Devo dire che, da questo punto di vista, sono molto fortunato perché quasi tutti i miei lavori di arrangiatore sono fatti a distanza. Da anni, ormai, ho un metodo di lavoro da casa che è molto funzionale e collaudato e che mi dà modo di lavorare con i miei tempi e i miei modi, ma soprattutto che si rivela comodo per tutti, sia per me che per gli artisti.
Di sicuro tutto ciò che riguarda la mia attività dal vivo non è neanche da prendere in considerazione da questo punto di vista, ma confido sempre che sia una fase temporanea.

A nostro avviso è emerso un dato: il mondo dell’arte (musica, cinema, teatro, ecc…) durante la pandemia e anche successivamente è concepito come un passatempo e non come qualcosa di economicamente rilevante.
Sei d’accordo? Se sì, pensi sia possibile fare qualcosa per cambiare questo stato di cose?
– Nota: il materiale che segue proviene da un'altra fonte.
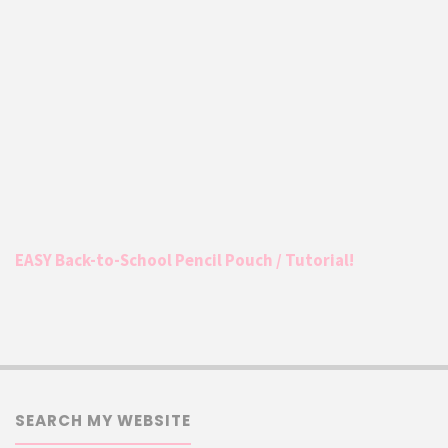
EASY Back-to-School Pencil Pouch / Tutorial!
SEARCH MY WEBSITE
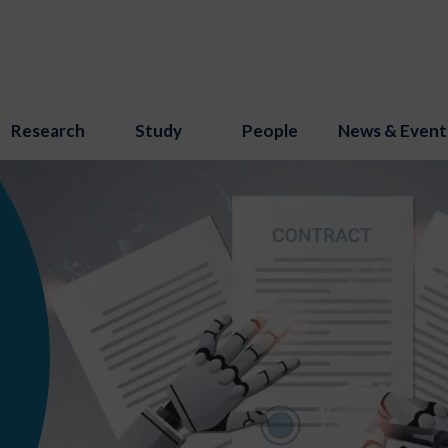
Research
Study
People
News & Event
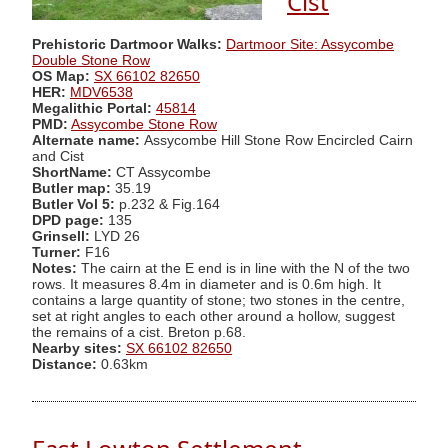
Cist
Prehistoric Dartmoor Walks:
Dartmoor Site: Assycombe
Double Stone Row
OS Map:
SX 66102 82650
HER:
MDV6538
Megalithic Portal:
45814
PMD:
Assycombe Stone Row
Alternate name:
Assycombe Hill Stone Row Encircled Cairn
and Cist
ShortName:
CT Assycombe
Butler map:
35.19
Butler Vol 5:
p.232 & Fig.164
DPD page:
135
Grinsell:
LYD 26
Turner:
F16
Notes:
The cairn at the E end is in line with the N of the two
rows. It measures 8.4m in diameter and is 0.6m high. It
contains a large quantity of stone; two stones in the centre,
set at right angles to each other around a hollow, suggest
the remains of a cist. Breton p.68.
Nearby sites:
SX 66102 82650
Distance:
0.63km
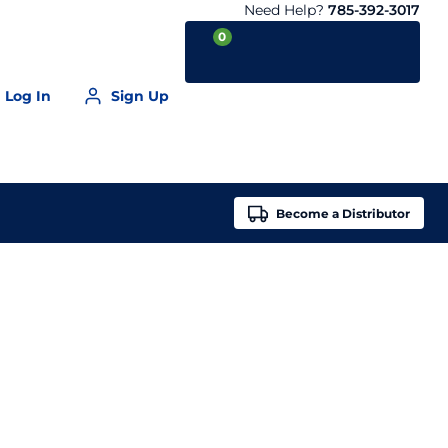
Need Help?
785-392-3017
0
Log In
Sign Up
Your Cart is empty
Become a
Distributor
Sono assolutamente d’accordo. Ma non serviva di certo questa pandemia per farmene rendere conto. A meno che un artista non sia affermato a livelli di massa, o che almeno non lavori costantemente a livelli molto alti, il lavoro del musicista difficilmente viene visto come un lavoro vero. La gente “normale” fatica a comprendere che per essere un musicista professionista serve una dedizione costante e un lavoro intenso di preparazione e studio, ma mi sembra tutto sommato “normale” in un Paese come il nostro dove la cultura di un certo tipo viene vista come semplice diversivo alla quotidianità.
Penso si possa far qualcosa, anche se ritengo che questo “qualcosa” avremmo dovuto iniziare a farlo molto prima. Purtroppo molti musicisti sono i primi ad avere un approccio “hobbistico” alla materia musicale, a prendere quello che arriva, a lavorare in nero per tirare a campare, senza pensare che, nei momenti di difficoltà, tutti i nodi verranno al pettine. Si fa ora un gran parlare del fatto che dobbiamo essere riconosciuti dalla sfera politica come “lavoratori veri”, ma mi rendo conto che solo negli ultimi anni ci sono stati dei cambiamenti in questa direzione, eliminando il lavoro in nero, normando molte attività collaterali alla musica (penso ai tecnici dello spettacolo) e via dicendo.
Ovviamente, arrivando in ritardo rispetto ad altri settori lavorativi, paghiamo in prima persona il non esserci messi in moto prima. Spero che questa sia la volta buona per far capire che esistiamo come lavoratori e non solo come hobbisti, anche se non ho molta fiducia in un cambiamento repentino, vista la situazione critica in tutti i settori. Essendo arrivati per ultimi, saremo forse gli ultimi ad essere presi in considerazione.